Who was China's beauty queen at the turn of the millennium 2,000 years ago? Alas, we picked the wrong year! But we weren't far off. Zhao Feiyan, considered one of the four greatest Chinese beauties of all time, had only committed suicide the year before, and another of the fabulous four, Wang Zhaojun, was still around but had already turned 50.
What kind of women were considered beautiful in China 2,000 years ago? What kind of power and responsibilities did they hold in the home and in the larger society? What did they aspire to? And how did their lifestyles affect those of Chinese women to come in later periods?
It is very difficult to arrive at clear-cut answers that would apply to the entire span of the Han dynasty which, after all, lasted more than four centuries, but the wife of the Marquis Yi of Zeng offers a lot of thought-provoking clues. Her body was unearthed in the 1970s from a 2,000-year-old tomb in Changsha, Hunan Province.
The most impressive thing about the marchioness is that after all this time her skin remains supple and her facial features are clearly distinguishable. When a reproduction of her was on display in Taipei recently, people flocked from near and far to get a glimpse of this "timeless beauty." One of the most interesting things about her marvelously preserved body is her big feet, for they prove that not every woman in ancient China necessarily had her feet bound.

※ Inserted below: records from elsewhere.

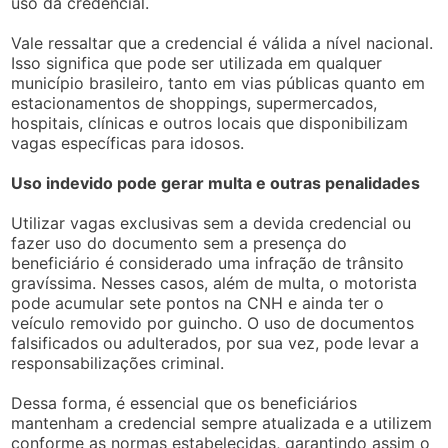
uso da credencial.
Vale ressaltar que a credencial é válida a nível nacional.
Isso significa que pode ser utilizada em qualquer
município brasileiro, tanto em vias públicas quanto em
estacionamentos de shoppings, supermercados,
hospitais, clínicas e outros locais que disponibilizam
vagas específicas para idosos.
Uso indevido pode gerar multa e outras penalidades
Utilizar vagas exclusivas sem a devida credencial ou
fazer uso do documento sem a presença do
beneficiário é considerado uma infração de trânsito
gravíssima. Nesses casos, além de multa, o motorista
pode acumular sete pontos na CNH e ainda ter o
veículo removido por guincho. O uso de documentos
falsificados ou adulterados, por sua vez, pode levar a
responsabilizações criminal.
Dessa forma, é essencial que os beneficiários
mantenham a credencial sempre atualizada e a utilizem
conforme as normas estabelecidas, garantindo assim o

If the marchioness went shopping for shoes today, she would need at least a size 37 for her 23-centimeter feet. The three pairs of shoes laid out in a neat little row in her tomb are each 26 centimeters long. Opinions differ as to when Chinese women began binding their feet, but in any case, there can be no doubt that this practice grew up in a society that looked upon weakness in women as something beautiful. The marchioness proves that not everyone in the Han dynasty period subscribed to the idea that weak and submissive women were the most desirable.